A floating home in Mission Creek, a long throw away from Oracle Park, is on the market for $1.25 million. The houseboat, which is registered with the Department of Motor Vehicles, is located at the end of a dock of 20 other such boat-homes, only five of which have ever gone up for sale, according to real estate agent Michelle Hunter. To land the quasi-vessel at berth 56, 300 Channel Street, a potential buyer must pass an interview with the Homeowner’s Association, which Hunter likened to a “co-op” made up of friends. The property is only available to people who intend to live there full-time; it can’t be financed and must be purchased entirely in cash since it isn’t technically a property.

No View

Last October a popular View news rack located at 317 Connecticut Street, near Po’Boys Kitchen, was stolen.  The Department of Public Works, which regularly tickets the paper’s distribution boxes for graffiti, claims it didn’t take it, though it has seized news racks in the past.

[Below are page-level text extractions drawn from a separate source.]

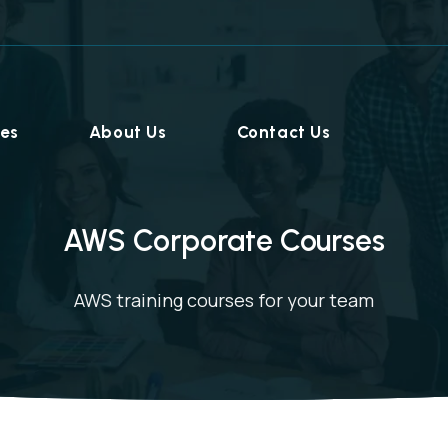
ies
About Us
Contact Us
AWS Corporate Courses
AWS training courses for your team
Home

Given the near collapse of print publications, with associated degradation in supply chain links like printers and boxes, replacing it would be expensive. Copies of the View remain available nearby, at Farley’s Coffee, 1315 18th Street, Thinkers Café, 1631 20th Street, and the paper’s main distribution node, The Good Life Grocery, 1524 20th Street…Speaking of which, according to Axios, the decline of local newspapers accelerated so rapidly in 2023 that one-third of the publications in the United States that existed less than 20 years ago have gone extinct. There are roughly 6,000 papers left in America, down from 8,891 in 2005, primarily weeklies or monthlies, leaving 204 U.S. counties, or 6.4 percent, without any local news outlet.Most communities that lose a homegrown paper don’t get a replacement, even online. Perhaps this helps explain the rapid rise of a deeply misinformed citizenry on a variety of critical topics. Advertise!  Donate! Before it’s too late!

No Perspective

Driven by a near religious sense of purpose, hounded away from their previous countries by poverty and persecution, the settlers raced to secure land all the way to the sea. To safeguard their new home they chased away, slaughtered, and ultimately penned into dissected lands the former inhabitants. Sound familiar? It should, it’s American history. Whatever’s going on the Middle East, perhaps we should have a bit of
humility and consciousness about our own wrought history… Along these lines, with the emergence of scary divisions between “red” and “blue” states that threaten democracy and human rights, perhaps a “two-state solution” might be aptly applied to the United States. The two coasts, with a narrow corridor to Illinois, Michigan, and Minnesota, could form one new nation-state. Did it turn out that other than abolishing slavery — no small thing — Lincoln was wrong about a house divided…?

Ownership

Contrary to what was stated in last month’s “Neighborhood Leaders Essential to Civic Life,” Keith Goldstein sold his company, Everest Waterproofing & Restoration, Inc., to another Potrero Hill resident, Seth Acharya, and Peter Vorhees in 2016.